If a resource allocator is not available an alternative method to run multiple simulations across nodes is to use a message passing interface
(MPI
). The use of MPI
can vary from system to system and there is no universal solution to running across many node
for all HPC systems, however we provide an example (NAMD 3) which would work with
ThetaGPU.
TIES-NAMD
The parallelization of TIES in NAMD2
follows the same ideas as OpenMM
above.
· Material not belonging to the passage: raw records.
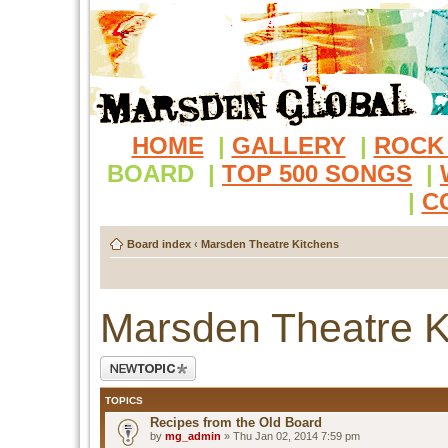
HOME
|
GALLERY
|
ROCK
BOARD
|
TOP 500 SONGS
|
|
C
Board index
‹
Marsden Theatre Kitchens
Marsden Theatre K
Post a new topic
TOPICS
Recipes from the Old Board
by
mg_admin
» Thu Jan 02, 2014 7:59 pm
We want to run independent simulations
for all alchemical window and replica simulations. If in TIES.cfg split_run=0
the submission script that
TIES_MD
writes will use the NAMD
option +replicas X
this makes each NAMD
run X
replicas and the
run lines in sub.sh will look something like:
for stage in {0..3}; do
for lambda in 0.00 0.05 0.1 0.2 0.3 0.4 0.5 0.6 0.7 0.8 0.9 0.95 1.0; do
srun -N $nodes_per_namd -n $cpus_per_namd namd2 +replicas 5 --tclmain run$stage-replicas.conf $lambda&
sleep 1
done
wait
done
Alternatively if split_run=1
the run lines will look like:
for stage in {0..3}; do
for lambda in 0.00 0.05 0.1 0.2 0.3 0.4 0.5 0.6 0.7 0.8 0.9 0.95 1.0; do
for i in {{0..4}}; do
srun -N $nodes_per_namd -n $cpus_per_namd namd2 --tclmain run$stage.conf $lambda $i &
sleep 1
done
done
wait
done
Notice now the additional loop over $i
. So these run line are creating 65 different instances of NAMD
each
running 1 replica and one alchemical window. Anecdotally using the +replicas
results in less crashes and
we have tested up to +replicas 135
on ARCHER 2 with no crashes. In the two above
examples the parallelism over alchemical windows is achieved in the loop over lambda.
Using NAMD3
parallelization can be achieved like so (NAMD 3). NAMD
in general has extensive options to provision
hardware and achieve parallelism, what have outlined here is not exhaustive and we would suggest consulting
the documentation for more a more comprehensive information.